[Start of section]
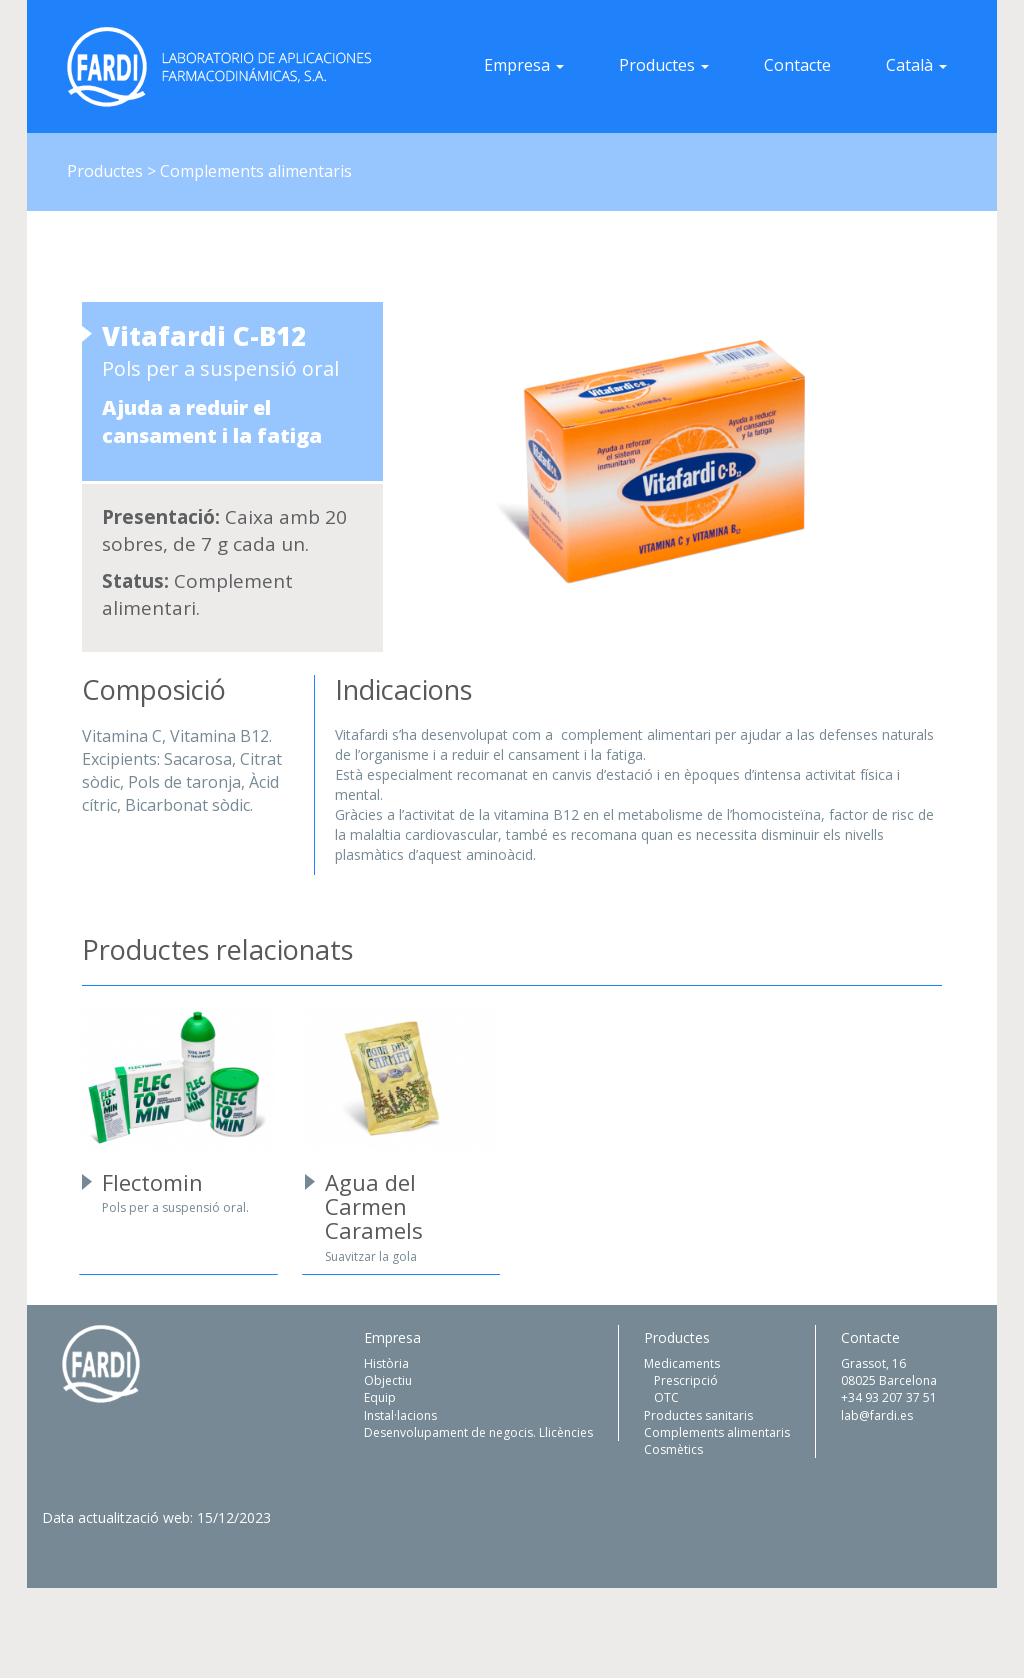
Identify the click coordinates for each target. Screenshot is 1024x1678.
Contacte (797, 65)
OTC (666, 1397)
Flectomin (152, 1182)
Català (916, 65)
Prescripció (686, 1380)
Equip (380, 1397)
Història (386, 1363)
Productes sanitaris (698, 1415)
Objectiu (388, 1380)
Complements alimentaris (717, 1432)
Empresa (524, 65)
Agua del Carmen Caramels (374, 1206)
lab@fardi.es (877, 1415)
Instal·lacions (400, 1415)
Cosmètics (673, 1449)
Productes (664, 65)
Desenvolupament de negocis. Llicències (478, 1432)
[End of section]
= Work required =
Retype exactly the lines from the one containing "Flectomin (152, 1182)" through the last line of the records above, including both.

= Exercise response =
Flectomin (152, 1182)
Català (916, 65)
Prescripció (686, 1380)
Equip (380, 1397)
Història (386, 1363)
Productes sanitaris (698, 1415)
Objectiu (388, 1380)
Complements alimentaris (717, 1432)
Empresa (524, 65)
Agua del Carmen Caramels (374, 1206)
lab@fardi.es (877, 1415)
Instal·lacions (400, 1415)
Cosmètics (673, 1449)
Productes (664, 65)
Desenvolupament de negocis. Llicències (478, 1432)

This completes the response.